※縦軸に粗利金額、横軸に営業日数を設けたグラフを使い、営業日ごとに納品ベースで粗利計上している。
「えっ!どういうこと?」
つまり、売上をあげても利益があがる保証はない。売上をあげることと、利益があがることとは実は全く別の話なのだ。売上とは販売した結果数値である。では売上とはいったい何から構成されているのか?
ご存じのとおり、それは販売単価×販売個数で構成されている。ここにカラクリがある。同じ売上金額だったとしても、その中身はというと、全く違うのである。単価も違えば、個数も違うのだ。だから、売上に目がいってもあまり意味がない。売上と利益との間には相関関係がないのだから!
「売上目標を達成せよ!」と意気込むリーダーは、とても残念なリーダーだが、「粗利目標を達成せよ!」と意気込むリーダーは、優秀なリーダーといえる。売上と利益との間には相関関係はないが、粗利は利益と密接な関係がある。というのも、粗利から固定費を引いたものが、いわゆる経常利益になるからである。つまり、粗利と固定費とのバランスが重要なのだ。その本質を理解していないリーダーが多い。さらには、中小企業経営者の中にも、未だに売上至上主義を信仰している方もいるようだ!

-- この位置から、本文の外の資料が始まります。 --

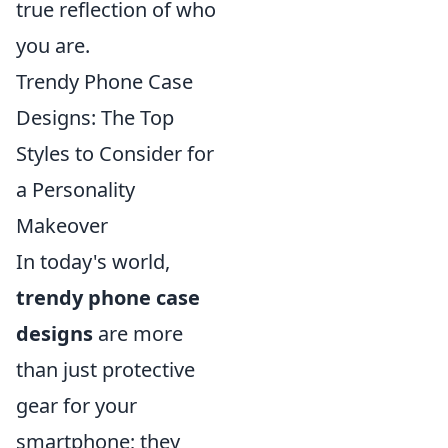
true reflection of who
you are.
Trendy Phone Case
Designs: The Top
Styles to Consider for
a Personality
Makeover
In today's world,
trendy phone case
designs
are more
than just protective
gear for your
smartphone; they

大切なポイントなので、もう一度いうが売上と利益との間には相関関係はないのである!したがって、リーダーが目指すべき目標は売上ではないのである。リーダーが目指さなければならない目標は、売上ではなく粗利(付加価値)総額なのである。
粗利総額は粗利(付加価値)単価×数量で簡単に計算できる。粗利単価とは、たとえば製造業や流通業であれば、1個当たりの販売単価から変動(材料や商品仕入)単価を引くことで計算できる。それに販売数量を掛けると、粗利総額になる。

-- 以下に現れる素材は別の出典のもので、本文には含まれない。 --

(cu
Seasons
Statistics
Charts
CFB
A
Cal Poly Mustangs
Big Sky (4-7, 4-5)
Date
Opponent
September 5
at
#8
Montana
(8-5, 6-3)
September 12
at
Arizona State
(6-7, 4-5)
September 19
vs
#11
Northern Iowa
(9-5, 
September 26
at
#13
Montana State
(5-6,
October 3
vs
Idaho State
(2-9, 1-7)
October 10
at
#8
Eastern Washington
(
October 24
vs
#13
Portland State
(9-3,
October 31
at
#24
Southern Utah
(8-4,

リーダーが目指すべき目標は売上ではないのである。リーダーが目指さなければならない目標は、売上ではなく粗利(付加価値)総額なのである。ぜひリーダーには、粗利目標の立て方を学んでもらい、リーダーシップを発揮してもらいたい。
私は、月次決算にはあまり関心がない。経営とは意思決定の連続である。そのためには、概算でもタイムリーな数字が大切だと考えている。日次決算をしないと、目標とのかい離もわからないし、月中に軌道修正する必要性の判断もできない。月次決算では遅すぎるのである。中小企業の強みは意思決定のスピードにある。その強みを発揮するためにも、日次決算にチャレンジしてみてはいかがだろうか。
弊社では日次決算を通じて、その結果を上図のように見える(グラフ)化して粗利の目標管理を実践している。ぜひ参考にしてもらいたい。